La Responsabilidad Social Corporativa, tal y como la conocemos actualmente, es un concepto relativamente reciente que se menciona por primera vez en Social Responsibilities of the Businessman (1953) de Howard Bowen. Lo que planteaba Bowen es que si las empresas provocan un impacto directo en la sociedad, es su deber implantar políticas que reviertan en esa comunidad de manera positiva.
Las primeras iniciativas de este tipo impulsaban, fundamentalmente, la educación —algunas de las universidades privadas más prestigiosas de estados unidos nacieron gracias a las aportaciones económicas de empresarios muy destacados— y la cultura, y pocas veces tenían en cuenta el entorno local más inmediato. En cualquier caso, se trataba de una labor filantrópica que economistas de gran prestigio como Milton Friedman (Premio Nobel de Economía en 1976) tacharon de irresponsabilidad: para él las empresas tenían que estar centradas única y exclusivamente en la generación de riqueza.
Desde esos primeros pasos, el concepto ha ido ampliándose y adquiriendo matices hasta anclarse en un punto de equilibrio: el interés de una empresa debe ser la obtención de beneficios, tanto económicos como sociales, pues estos últimos también impactarán positivamente en el negocio.
El interés de una empresa debe ser la obtención de beneficios, tanto económicos como sociales, pues estos últimos también impactarán positivamente en el negocio.
¿Responsabilidad o propósito?
Si bien la RSC —entendida como un tipo de gestión empresarial vinculada a tres grandes áreas (la económica, la social y la medioambiental)—, lleva décadas llenando conversaciones y páginas salmón, el propósito es un insight relativamente nuevo. Va más allá porque conecta a la empresa con su verdadera razón de existir y, aunque puede parecer un atributo de imagen —y nada más—, tiene un alcance más ambicioso e íntimo. De esa manera, los consumidores ya no solo exigimos que las compañías inviertan parte de sus ganancias en la sociedad, sino que demandamos coherencia y compromiso para con ella. ¿Todo ello fortalece la reputación? Claro. ¿La imagen corporativa? Por supuesto. Pero también el negocio. Un buen ejemplo es Unilever, que asegura que sus marcas con propósito (Dove, Knorr o Hellmann’s) crecen un 69% más que sus marcas tradicionales y representan el 75% de su rentabilidad actual.
De opción a obligación
Consecuencia de este nuevo mindset se deriva un cambio en el nivel de implicación de las empresas con sus entornos y en la puesta en marcha de cualquier iniciativa de carácter social o ético. Y es que lo que antes era una opción que diferenciaba positivamente a las empresas, hoy es la norma. Un 85% de las compañías españolas afirman que ya trabajan los Objetivos de Desarrollo Sostenible (ODS) y siete de cada 10 corporaciones del IBEX 35 cuentan con objetivos de reducción de emisiones de carbono. El impacto social ha entrado en la agenda empresarial y el mundo inversor empieza a prestar especial atención a cómo —y cuánto— estas iniciativas afectan a los modelos de negocio.
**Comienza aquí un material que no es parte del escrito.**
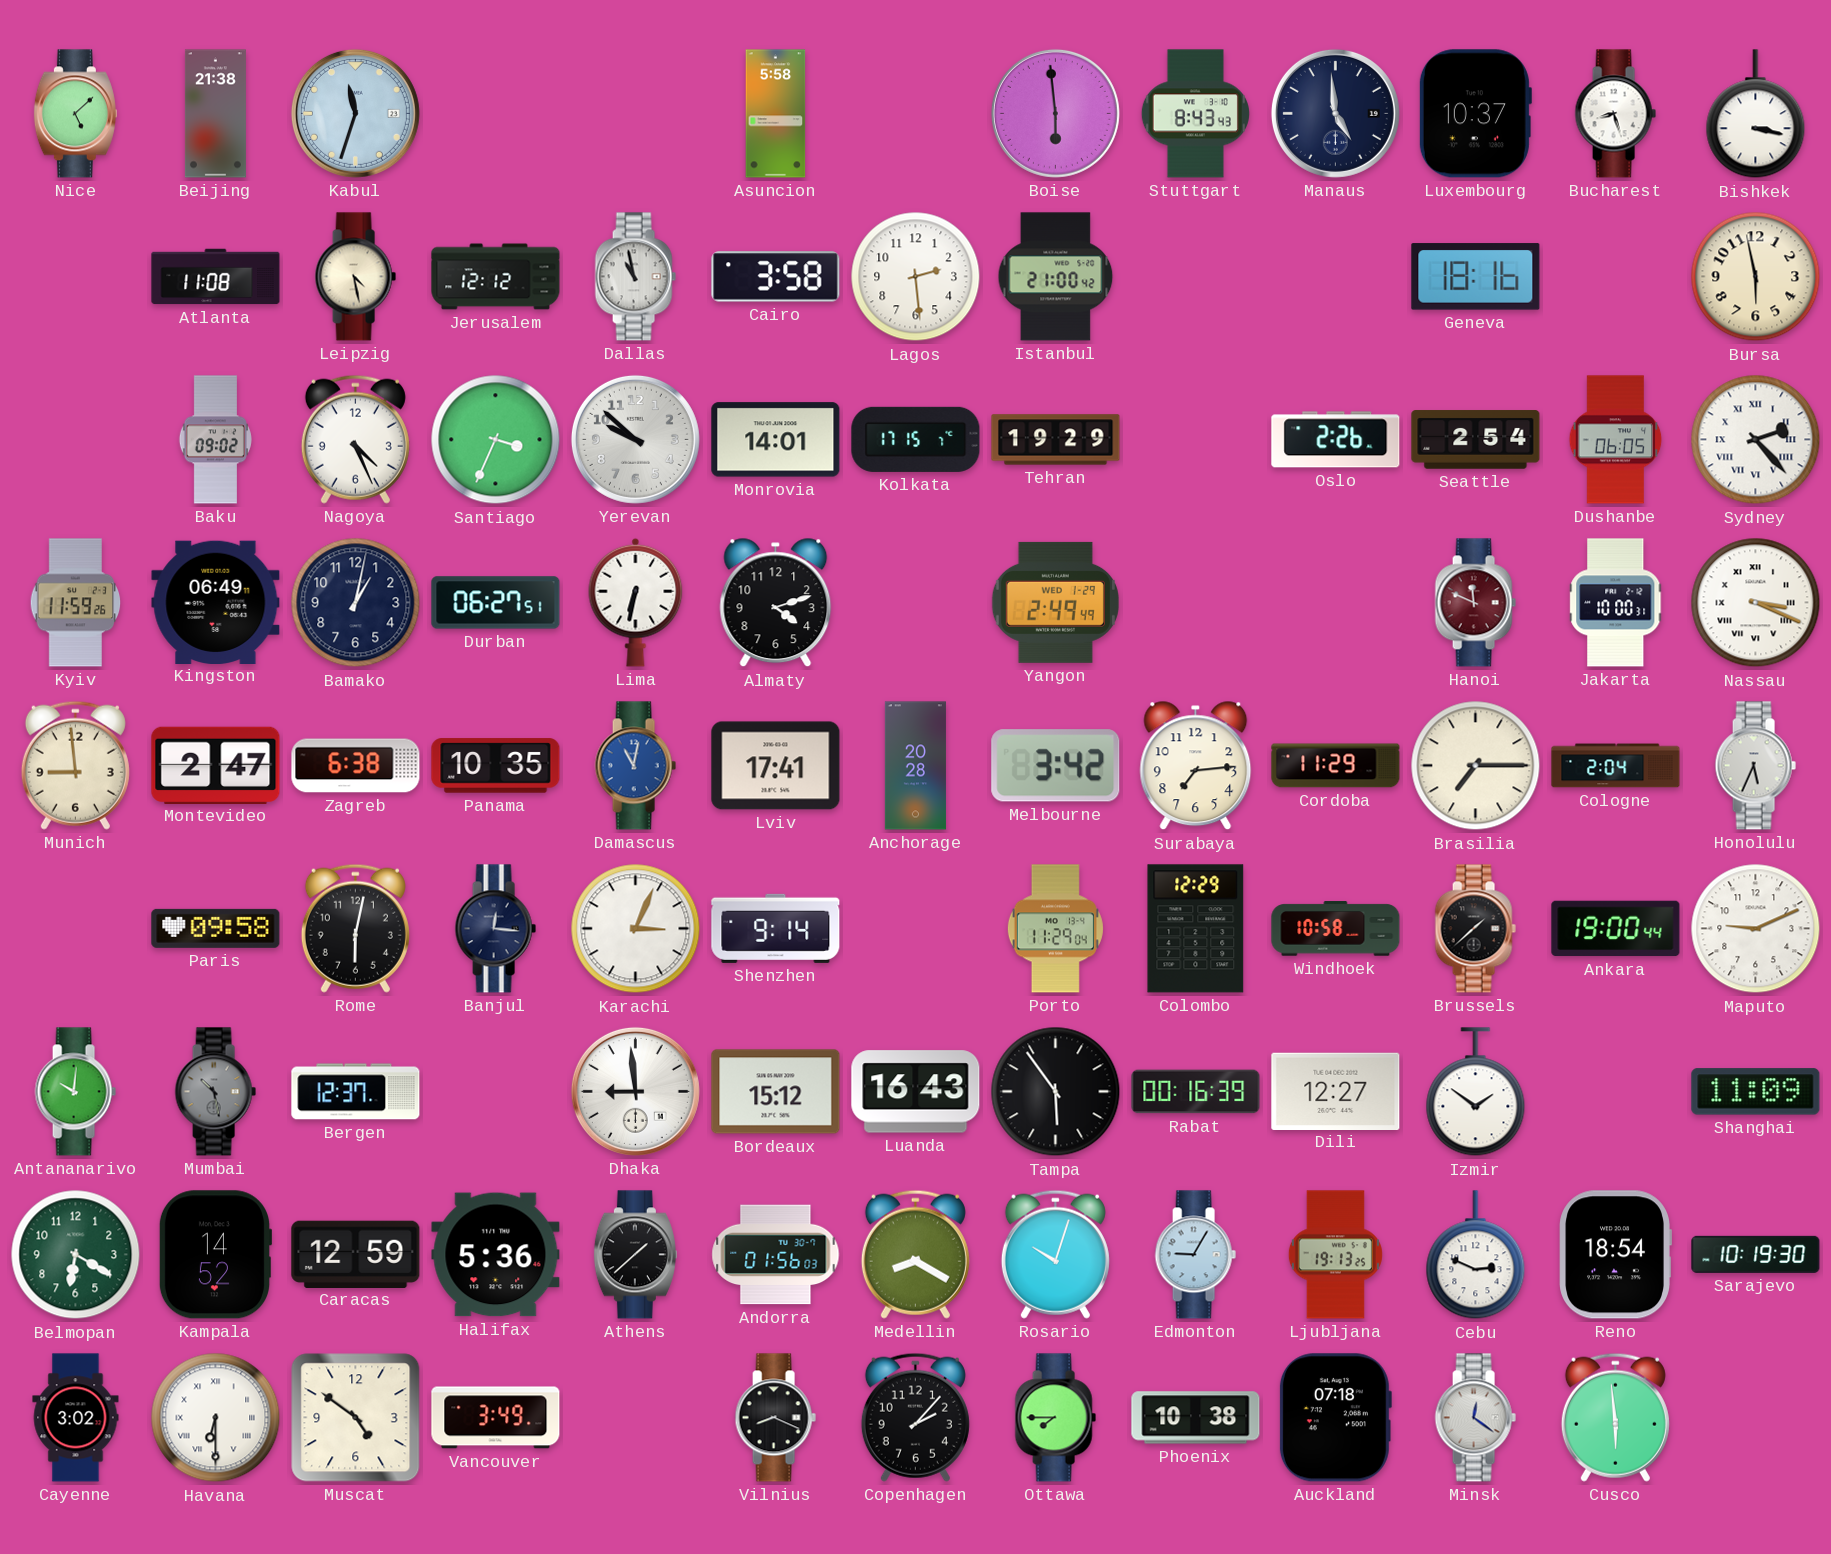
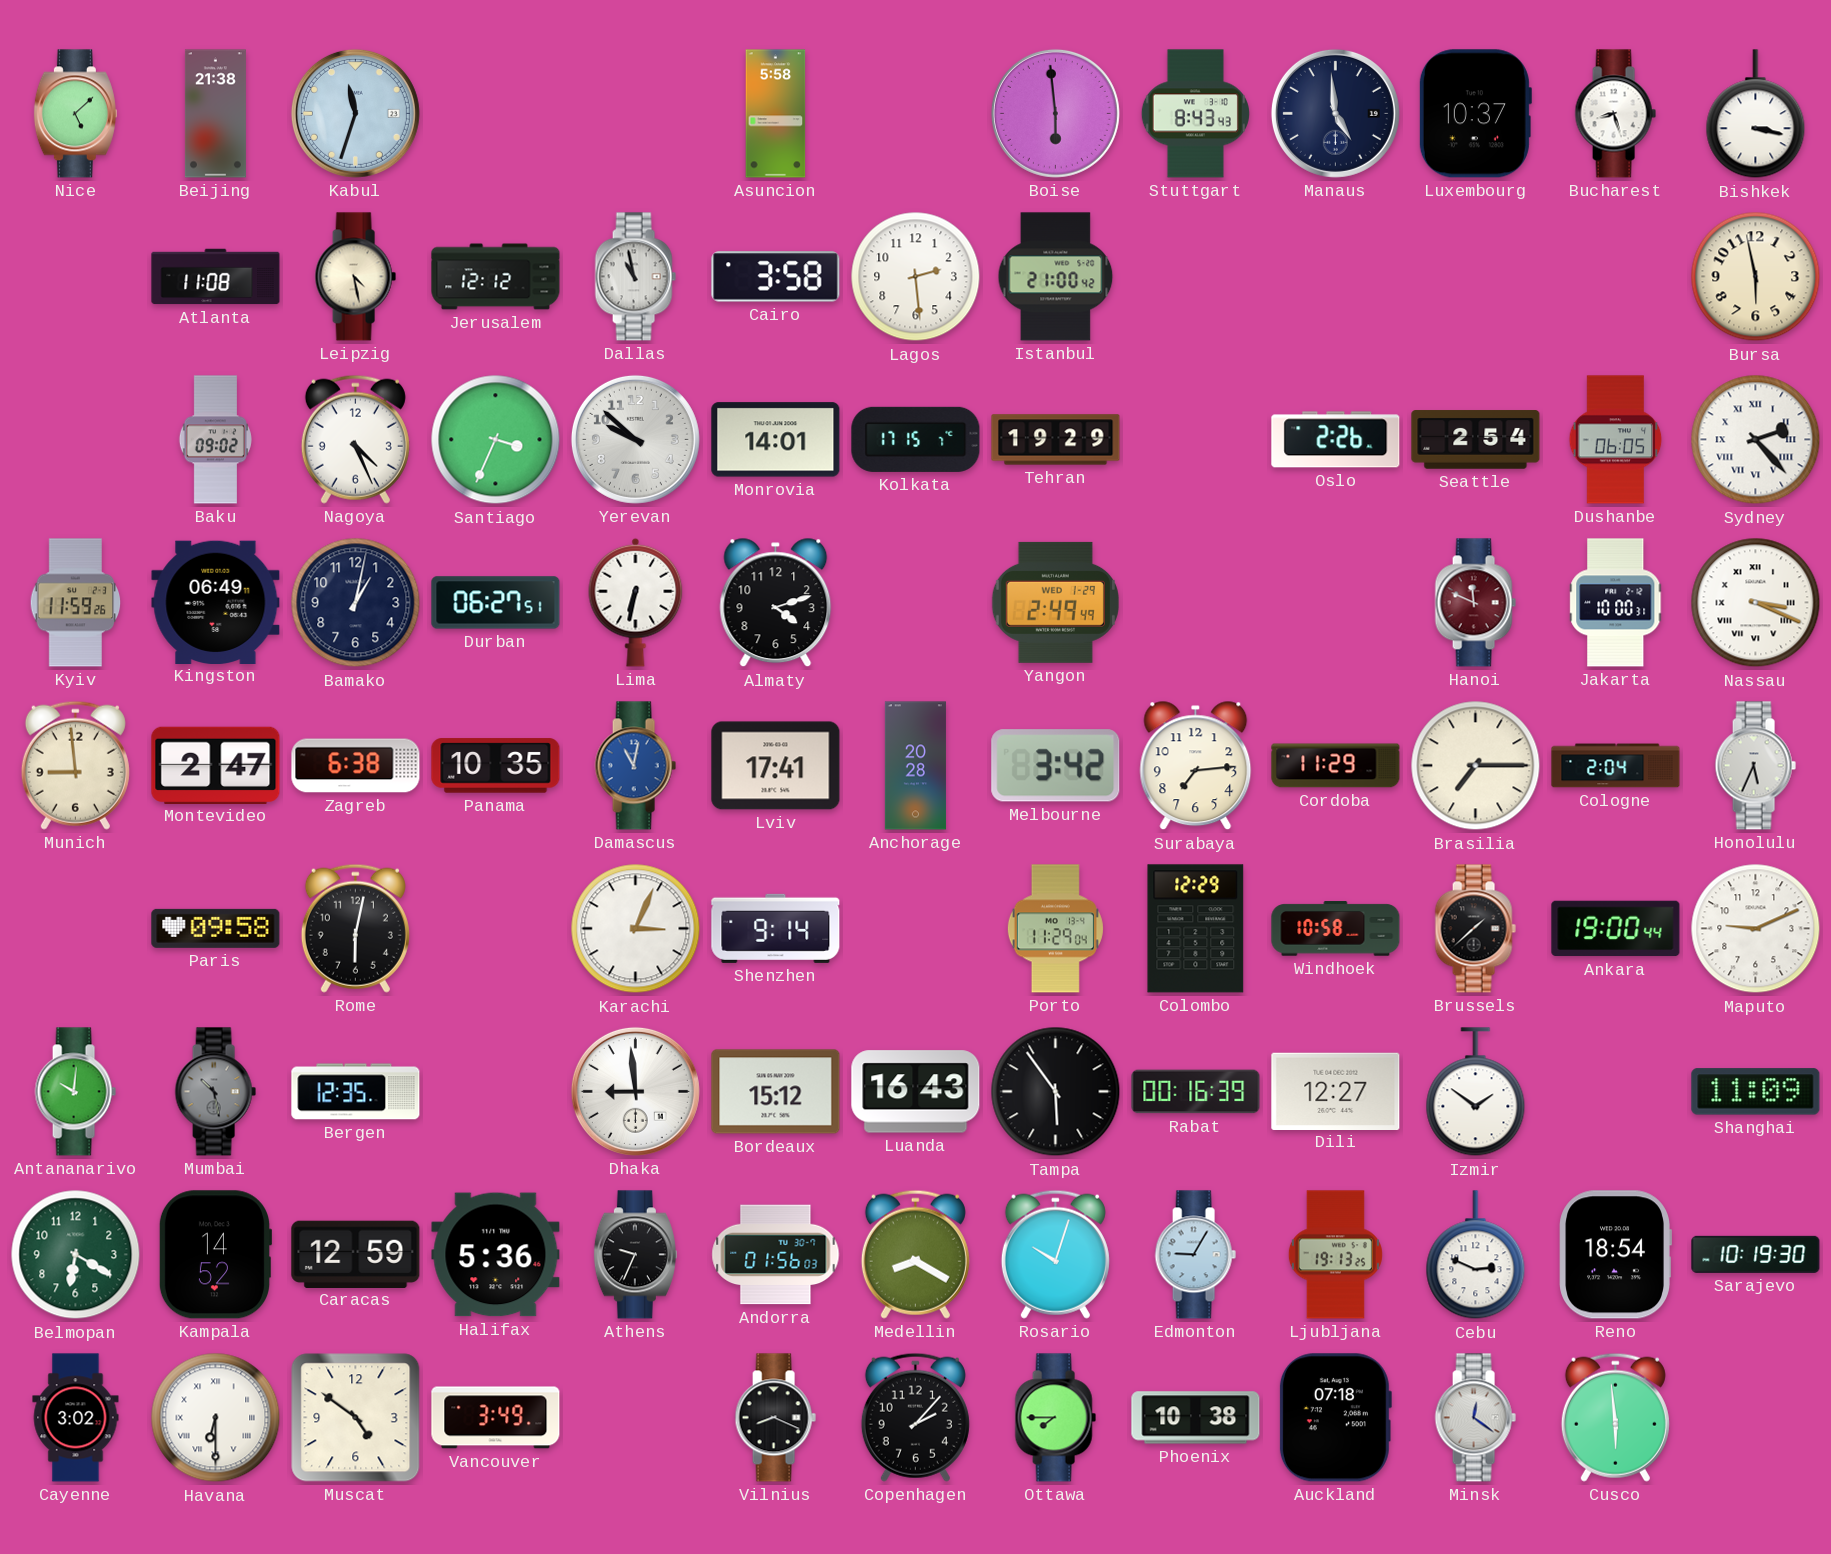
Geneva: 18:16 -> none
Banjul: 12:16 -> none
Bergen: 12:37 -> 12:35
Athens: 1:38 -> 9:34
Y así entramos en el meollo de la cuestión: si la sostenibilidad es sinónimo de negocio, hay que medirla. La pregunta es ¿cómo?
Así se mide hoy el impacto social
Aunque las metodologías de medición de impacto social se encuentran aún en una fase muy incipiente y no existe todavía un modelo de medición estándar, sí se están aplicando ya diferentes modelos que arrojan resultados. Veamos algunos.
Unilever asegura que sus marcas con propósito crecen un 69% más que sus marcas tradicionales y representan el 75% de su rentabilidad actual.
Aunque las metodologías de medición de impacto social se encuentran aún en una fase muy incipiente y no existe aún un modelo de medición estándar, se están aplicando ya diferentes modelos que arrojan resultados.
El mercado ya ofrece opciones y se trabaja activamente en sofisticar las existentes y en generar otras nuevas. Siendo así, es momento de interiorizar que la innovación sostenible debe estar presente en las empresas, independientemente de su tamaño, recorrido o envergadura.
La tendencia es clara: aquellas corporaciones que apuestan por alinearse con los ODS ya no son un rara avis sino que avanzan hoy por la senda más transitada. Porque su compromiso social se traduce en imagen y reputación pero también en beneficio económico —y los inversores lo saben—. De esta manera, quien elija desoír la que indudablemente es la inclinación mayoritaria, estará poniendo en riesgo su supervivencia a largo e incluso medio plazo. No lo decimos nosotros, lo dice la sociedad que, en última instancia, es quien decide. Escuchémosla.